Es ist unwahrscheinlich, dass das Angebot ins Stocken gerät. Denn Staaten mit begrenzten Einnahmequellen setzen verstärkt auf diese Quelle des leichten Geldes, insbesondere wenn andere Wirtschaftsströme versiegen. Unsere Welt ist zunehmend eine der Mobilität, in der sich Menschen mit größerer Flexibilität und in kürzerer Zeit bewegen – oder nach Bewegungsmöglichkeiten suchen –, als es die schwerfälligen Begriffe „Einwanderung“ und „Niederlassung“ vermuten lassen. Dies macht die Staatsbürgerschaft jedoch nicht obsolet, sondern eher noch wichtiger. Eine Ärztin etwa, die in ein anderes Land umzieht, kann ihre Approbation verlieren, aber nicht ihre Staatsbürgerschaft: Man nimmt sie mit, wohin man auch geht. 
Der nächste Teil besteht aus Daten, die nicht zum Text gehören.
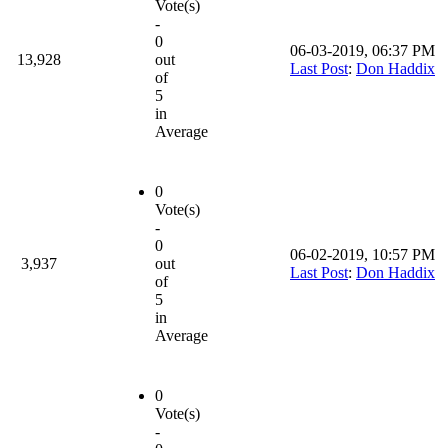
Vote(s)
-
0
06-03-2019, 06:37 PM
13,928
out
Last Post
:
Don Haddix
of
5
in
Average
0
Vote(s)
-
0
06-02-2019, 10:57 PM
3,937
out
Last Post
:
Don Haddix
of
5
in
Average
0
Vote(s)
-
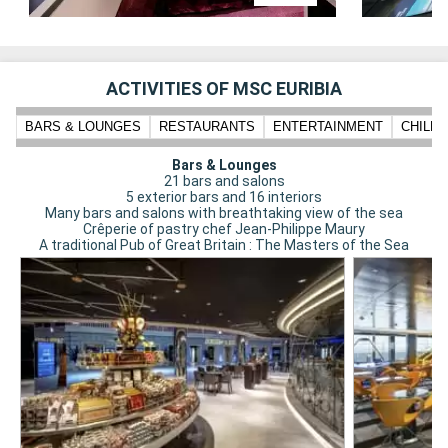
ACTIVITIES OF MSC EURIBIA
BARS & LOUNGES
RESTAURANTS
ENTERTAINMENT
CHILD
Bars & Lounges
21 bars and salons
5 exterior bars and 16 interiors
Many bars and salons with breathtaking view of the sea
Crêperie of pastry chef Jean-Philippe Maury
A traditional Pub of Great Britain : The Masters of the Sea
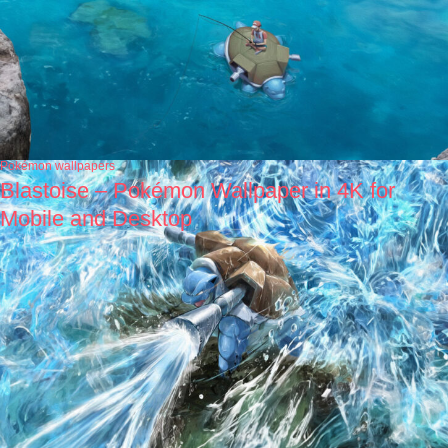
Pokémon wallpapers
Blastoise – Pokémon Wallpaper in 4K for
Mobile and Desktop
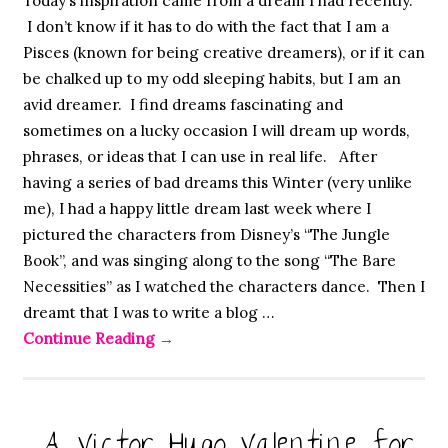
Today’s inspiration came from a dream I had recently.
I don’t know if it has to do with the fact that I am a
Pisces (known for being creative dreamers), or if it can
be chalked up to my odd sleeping habits, but I am an
avid dreamer. I find dreams fascinating and
sometimes on a lucky occasion I will dream up words,
phrases, or ideas that I can use in real life. After
having a series of bad dreams this Winter (very unlike
me), I had a happy little dream last week where I
pictured the characters from Disney’s “The Jungle
Book”, and was singing along to the song “The Bare
Necessities” as I watched the characters dance. Then I
dreamt that I was to write a blog …
Continue Reading
→
A Victor Hugo Valentine for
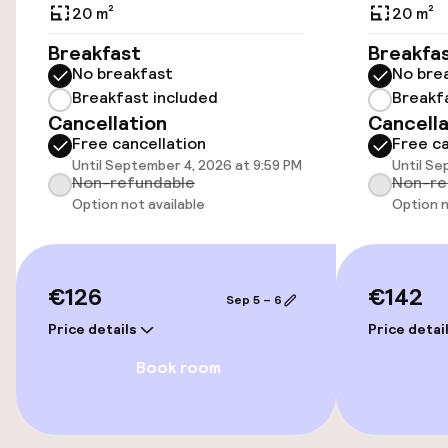
Additional charges may apply
20 m²
20 m²
Breakfast
Breakfa
Public parking
No breakfast
No bre
Breakfast included
Breakf
Airport shuttle
Cancellation
Cancella
Free cancellation
Free ca
Transfer service
Until September 4, 2026 at 9:59 PM
Until Se
Non-refundable
Non-re
Option not available
Option n
Accessibility
Wheelchair accessible throughout
€126
€142
Sep 5 – 6
Elevator
Price details
Price detai
Book room
Swimming & wellness
Fitness room / gym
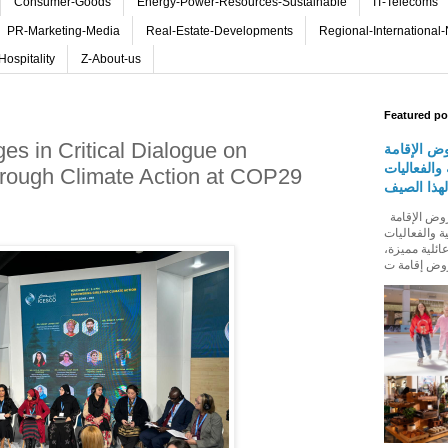
Consumer-Goods
Energy-Power-Resources-Sustainable
IT-Telecoms
PR-Marketing-Media
Real-Estate-Developments
Regional-International
Hospitality
Z-About-us
Featured po
es in Critical Dialogue on
روڤ للفنا
والمأكولات
rough Climate Action at COP29
المجتمعية 
روڤ للفنادق تطلق باقة من عروض الإقامة
والمأكولات و
المجتمعية له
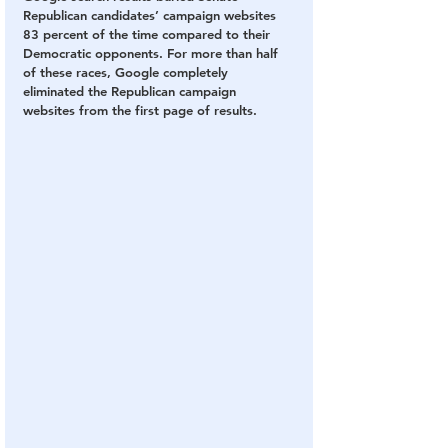
Republican candidates’ campaign websites 
83 percent of the time compared to their 
Democratic opponents. For more than half 
of these races, Google completely 
eliminated the Republican campaign 
websites from the first page of results. 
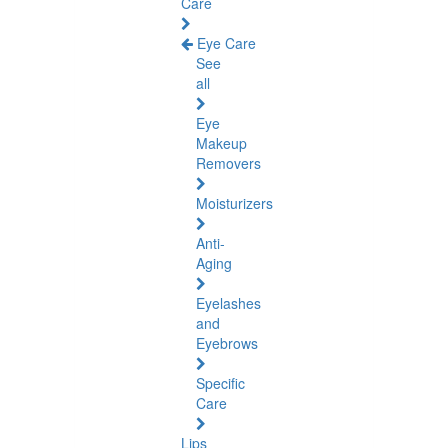
Care
Eye Care
See
all
Eye
Makeup
Removers
Moisturizers
Anti-
Aging
Eyelashes
and
Eyebrows
Specific
Care
Lips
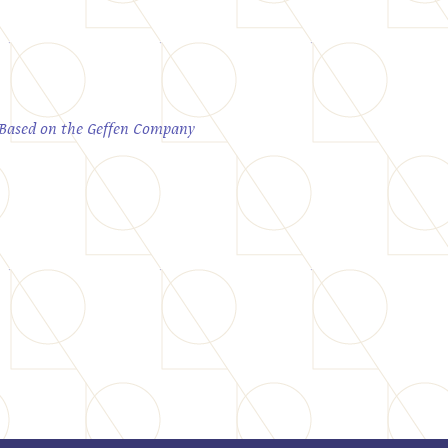
; Based on the Geffen Company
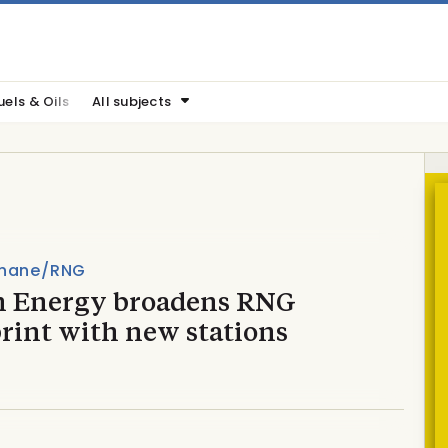
uels & Oils
All subjects
hane/RNG
n Energy broadens RNG
rint with new stations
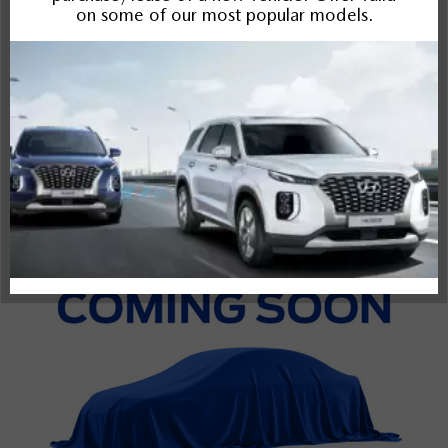
Bronco Sport
Rogue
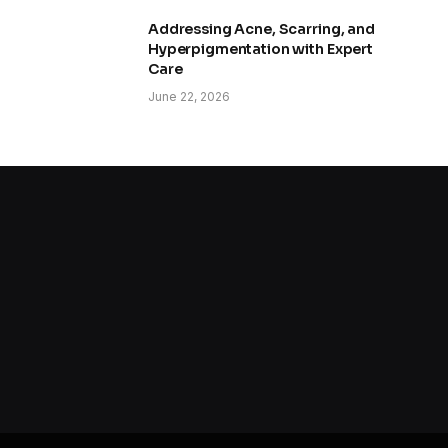
Addressing Acne, Scarring, and
Hyperpigmentation with Expert
Care
June 22, 2026
How to Improve Skin Texture and
Pores
June 8, 2026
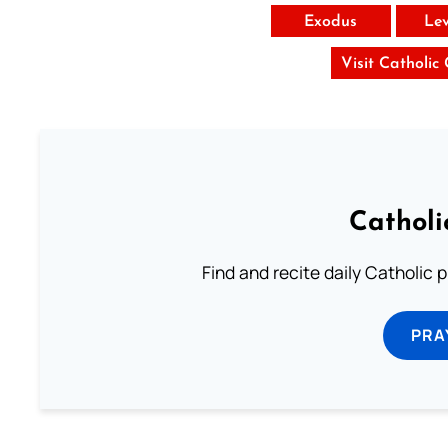
Exodus
Lev
Visit Catholic
Catholi
Find and recite daily Catholic pr
PRA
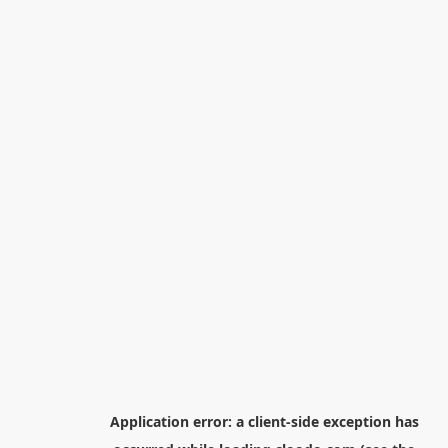
Application error: a
client
-side exception has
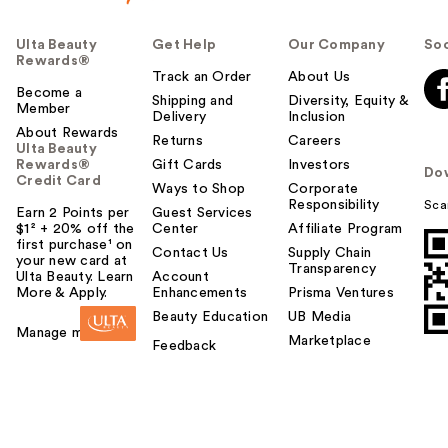
Ulta Beauty
Get Help
Our Company
Soc
Rewards®
Track an Order
About Us
Become a
Shipping and
Diversity, Equity &
Member
Delivery
Inclusion
About Rewards
Returns
Careers
Ulta Beauty
Rewards®
Gift Cards
Investors
Do
Credit Card
Ways to Shop
Corporate
Responsibility
Sca
Earn 2 Points per
Guest Services
$1² + 20% off the
Center
Affiliate Program
first purchase¹ on
Contact Us
Supply Chain
your new card at
Transparency
Ulta Beauty. Learn
Account
More & Apply.
Enhancements
Prisma Ventures
Beauty Education
UB Media
Manage my card
Marketplace
Feedback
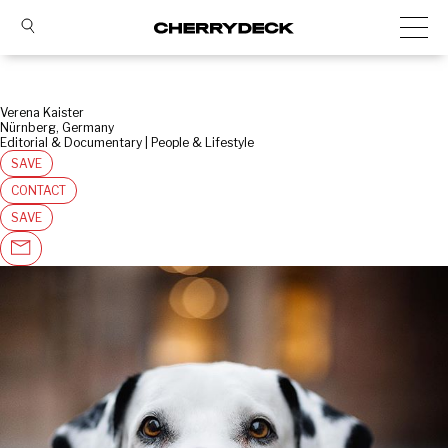
Verena Kaister
Nürnberg, Germany
Editorial & Documentary | People & Lifestyle
SAVE
CONTACT
SAVE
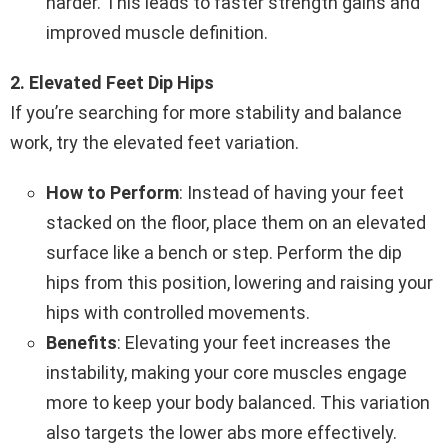
harder. This leads to faster strength gains and
improved muscle definition.
2. Elevated Feet Dip Hips
If you’re searching for more stability and balance
work, try the elevated feet variation.
How to Perform
: Instead of having your feet
stacked on the floor, place them on an elevated
surface like a bench or step. Perform the dip
hips from this position, lowering and raising your
hips with controlled movements.
Benefits
: Elevating your feet increases the
instability, making your core muscles engage
more to keep your body balanced. This variation
also targets the lower abs more effectively.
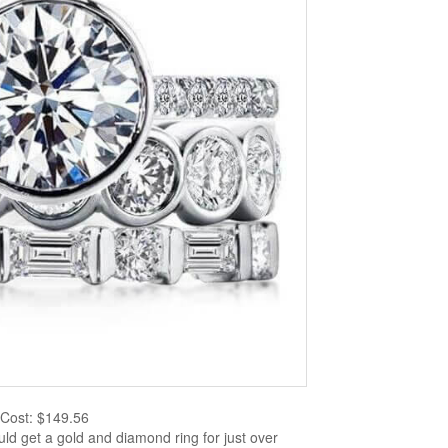
Cost: $149.56
ld get a gold and diamond ring for just over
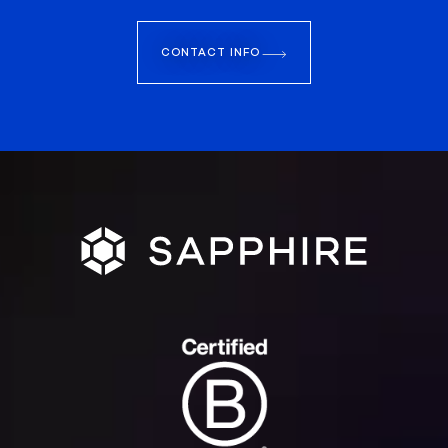
CONTACT INFO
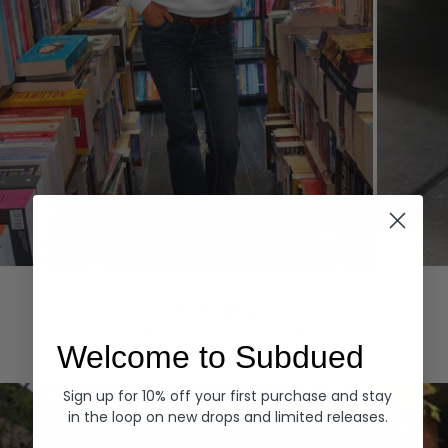
Hoodies
Denim
EXPLORE ALL
Welcome to Subdued
Sign up for 10% off your first purchase and stay
in the loop on new drops and limited releases.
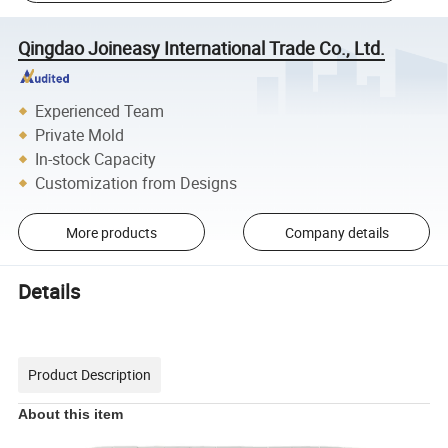
Qingdao Joineasy International Trade Co., Ltd.
Experienced Team
Private Mold
In-stock Capacity
Customization from Designs
More products
Company details
Details
Product Description
About this item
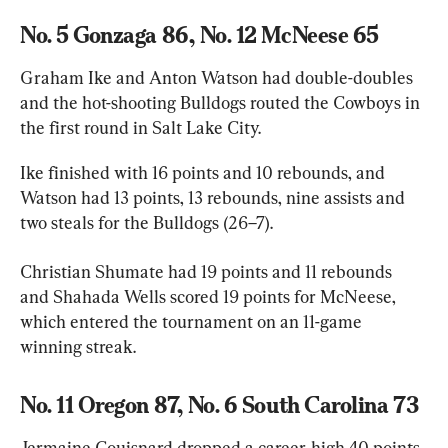
No. 5 Gonzaga 86, No. 12 McNeese 65
Graham Ike and Anton Watson had double-doubles 
and the hot-shooting Bulldogs routed the Cowboys in 
the first round in Salt Lake City.
Ike finished with 16 points and 10 rebounds, and 
Watson had 13 points, 13 rebounds, nine assists and 
two steals for the Bulldogs (26–7).
Christian Shumate had 19 points and 11 rebounds 
and Shahada Wells scored 19 points for McNeese, 
which entered the tournament on an 11-game 
winning streak.
No. 11 Oregon 87, No. 6 South Carolina 73
Jermaine Couisnard dropped a career-high 40 points 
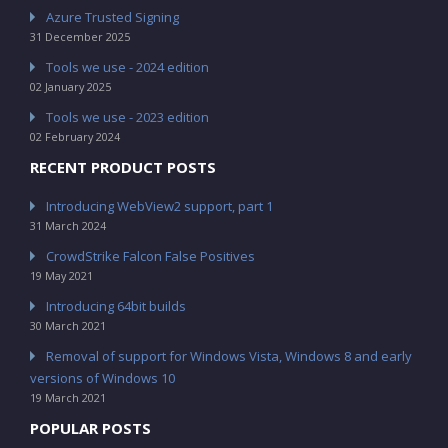
Azure Trusted Signing
31 December 2025
Tools we use - 2024 edition
02 January 2025
Tools we use - 2023 edition
02 February 2024
RECENT PRODUCT POSTS
Introducing WebView2 support, part 1
31 March 2024
CrowdStrike Falcon False Positives
19 May 2021
Introducing 64bit builds
30 March 2021
Removal of support for Windows Vista, Windows 8 and early
versions of Windows 10
19 March 2021
POPULAR POSTS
Aus diesem Grund ist die Staatsbürgerschaft auch im Zeitalter der Mobilität noch immer von grundlegender Bedeutung, und ihre Auswirkungen auf die globale Ungleichheit sind tiefgreifend. Die Unterschiede zwischen verschiedenen Staatsbürgerschaften machen ihren Wert aus: Für die einen bietet die eigene Staatsbürgerschaft Möglichkeiten und Privilegien, für die anderen bringt sie Strafen und Einschränkungen mit sich. Ob wir wollen oder nicht, wir sind mit dem Status unserer Staatsbürgerschaft ebenso verbunden wie er mit uns. Die Welt der goldenen Pässe erinnert uns daran, wie grundlegend und unausweichlich dieser Status auch in einer hochgradig vernetzten Welt ist. So lange der Kapitalismus regiert, so lange wird die Staatsbürgerschaft über die globale Mobilität der Menschen entscheiden.

Aus dem Englischen von Barbara Erbe.